Saved entries
━━━━━━━━━━

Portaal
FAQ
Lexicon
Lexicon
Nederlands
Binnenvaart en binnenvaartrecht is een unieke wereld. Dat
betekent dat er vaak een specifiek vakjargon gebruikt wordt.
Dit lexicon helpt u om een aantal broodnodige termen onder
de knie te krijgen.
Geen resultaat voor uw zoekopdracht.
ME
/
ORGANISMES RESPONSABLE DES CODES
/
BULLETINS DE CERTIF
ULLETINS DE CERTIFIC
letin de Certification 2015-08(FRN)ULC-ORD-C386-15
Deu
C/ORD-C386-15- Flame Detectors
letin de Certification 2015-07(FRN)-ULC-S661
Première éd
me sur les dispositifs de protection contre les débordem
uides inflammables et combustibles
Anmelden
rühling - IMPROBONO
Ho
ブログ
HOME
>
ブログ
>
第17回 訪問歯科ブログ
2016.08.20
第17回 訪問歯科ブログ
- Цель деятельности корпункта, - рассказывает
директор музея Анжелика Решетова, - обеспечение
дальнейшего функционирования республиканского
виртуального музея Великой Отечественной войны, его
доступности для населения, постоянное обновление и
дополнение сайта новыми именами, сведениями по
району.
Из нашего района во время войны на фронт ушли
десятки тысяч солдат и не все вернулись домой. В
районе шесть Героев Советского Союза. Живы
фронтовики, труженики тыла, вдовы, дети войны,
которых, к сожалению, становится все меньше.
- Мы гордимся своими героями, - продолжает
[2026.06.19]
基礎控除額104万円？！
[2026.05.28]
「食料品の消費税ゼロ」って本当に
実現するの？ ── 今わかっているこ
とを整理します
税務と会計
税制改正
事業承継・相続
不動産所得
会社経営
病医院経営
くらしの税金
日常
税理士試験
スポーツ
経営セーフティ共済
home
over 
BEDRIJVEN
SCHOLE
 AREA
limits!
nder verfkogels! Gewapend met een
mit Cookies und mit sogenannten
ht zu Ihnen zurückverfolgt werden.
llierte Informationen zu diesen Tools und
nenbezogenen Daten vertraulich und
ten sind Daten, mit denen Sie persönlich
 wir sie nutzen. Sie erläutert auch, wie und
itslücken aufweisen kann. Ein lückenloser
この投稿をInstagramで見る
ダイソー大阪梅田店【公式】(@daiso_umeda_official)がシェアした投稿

━━━━━━━━━━

__Problem__
A word-for-word copy of the lines above from the one with "betekent dat er" through the one with "llierte Informationen zu diesen Tools und", inclusive, is the only output wanted.

__The answer__
betekent dat er vaak een specifiek vakjargon gebruikt wordt.
Dit lexicon helpt u om een aantal broodnodige termen onder
de knie te krijgen.
Geen resultaat voor uw zoekopdracht.
ME
/
ORGANISMES RESPONSABLE DES CODES
/
BULLETINS DE CERTIF
ULLETINS DE CERTIFIC
letin de Certification 2015-08(FRN)ULC-ORD-C386-15
Deu
C/ORD-C386-15- Flame Detectors
letin de Certification 2015-07(FRN)-ULC-S661
Première éd
me sur les dispositifs de protection contre les débordem
uides inflammables et combustibles
Anmelden
rühling - IMPROBONO
Ho
ブログ
HOME
>
ブログ
>
第17回 訪問歯科ブログ
2016.08.20
第17回 訪問歯科ブログ
- Цель деятельности корпункта, - рассказывает
директор музея Анжелика Решетова, - обеспечение
дальнейшего функционирования республиканского
виртуального музея Великой Отечественной войны, его
доступности для населения, постоянное обновление и
дополнение сайта новыми именами, сведениями по
району.
Из нашего района во время войны на фронт ушли
десятки тысяч солдат и не все вернулись домой. В
районе шесть Героев Советского Союза. Живы
фронтовики, труженики тыла, вдовы, дети войны,
которых, к сожалению, становится все меньше.
- Мы гордимся своими героями, - продолжает
[2026.06.19]
基礎控除額104万円？！
[2026.05.28]
「食料品の消費税ゼロ」って本当に
実現するの？ ── 今わかっているこ
とを整理します
税務と会計
税制改正
事業承継・相続
不動産所得
会社経営
病医院経営
くらしの税金
日常
税理士試験
スポーツ
経営セーフティ共済
home
over 
BEDRIJVEN
SCHOLE
 AREA
limits!
nder verfkogels! Gewapend met een
mit Cookies und mit sogenannten
ht zu Ihnen zurückverfolgt werden.
llierte Informationen zu diesen Tools und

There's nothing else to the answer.